With other people it’s tricky, and it’s especially tricky for other people in a FP POV. If Alice, narrator, is talking to Bob, Alice is going to have a lot of problems figuring out what Bob is thinking. That’s real life, but it’s also really frustrating to read. Picking the right balance takes some finesse, and the author can’t get too bogged down in writing about Alice trying to figure out what Bob is thinking.

I’m rereading the first book of Shannara, the Sword of Shannara. It’s good, but not as good as I remember. The problem is that Terry Brooks goes way too deep into some people’s thoughts, and they don’t have anything interesting to say, and avoids others. He avoids Allanon’s thoughts to build drama, and that’s all well and good. But the fourth or fifth time Menion thinks something impatient and stupid, albeit with a little depth, I’m getting bored. It reads like early RA Salvatore. They were/are contemporaries, and they write like players going through a campaign.

Fiction

So I apologize to anyone waiting for an update, but I had to get some sleep. I have no excuses.
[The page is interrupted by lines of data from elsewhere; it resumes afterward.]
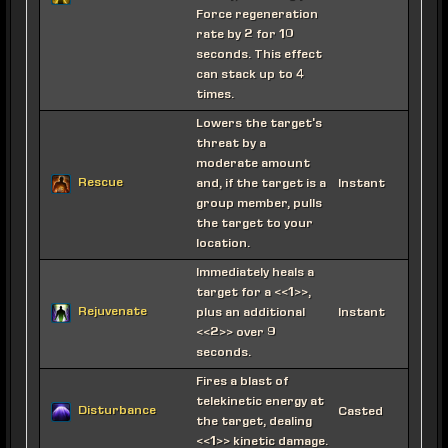
Force regeneration
rate by 2 for 10
seconds. This effect
can stack up to 4
times.
Lowers the target's
threat by a
moderate amount
Rescue
and, if the target is a
Instant
group member, pulls
the target to your
location.
Immediately heals a
target for a <<1>>,
Rejuvenate
plus an additional
Instant
<<2>> over 9
seconds.
Fires a blast of
telekinetic energy at
Disturbance
Casted
the target, dealing
<<1>> kinetic damage.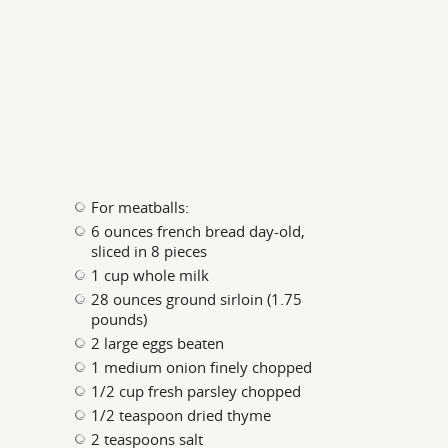
For meatballs:
6 ounces french bread day-old,
sliced in 8 pieces
1 cup whole milk
28 ounces ground sirloin (1.75
pounds)
2 large eggs beaten
1 medium onion finely chopped
1/2 cup fresh parsley chopped
1/2 teaspoon dried thyme
2 teaspoons salt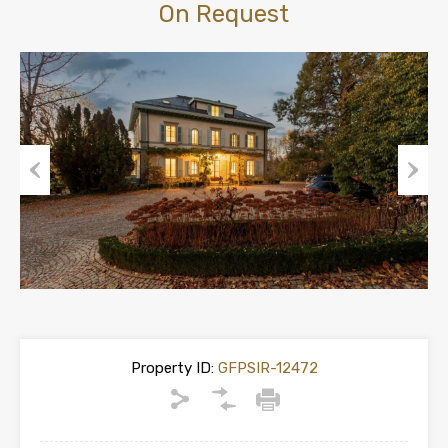
On Request
Previous
Next
Property ID:
GFPSIR-12472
Things are moving again. I have a few minor revisions to chapter 38, Priam and Kog talking in Priam’s office, that will be the update this weekend. I don’t know if TiH will switch to a weekly update cycle. Semiweekly is preferred, but I need to build my cushion again.

Thank you to everyone who bought a copy of Mara. You mean the world to me. I hope you enjoy it.

C&C

Way back, I was on a mailing list devoted to fanfiction. On Saturdays a bunch of the writers would get together and share fics. Everyone would put in about a thousand words of whatever they’re working on, and after reading everything (took about an hour), people would discuss and provide C&C.

The C&C was often surprisingly straight forward. “Please describe this room better.” “These characters have good chemistry.” I don’t think I was ever surprised. It was nice to get a little feedback as a writer, and as a reader, it was nice to see something develop. Made you feel part of the group, and it was reassuring to see someone else fall into the same traps you fell into and would fall into again.

I want to set something like that up on Discord.

Breakpoints

Last chapter was a little long, but it didn’t have a good breaking point. In my draft, I cut after Laeth tells the story. That didn’t work as well as going through.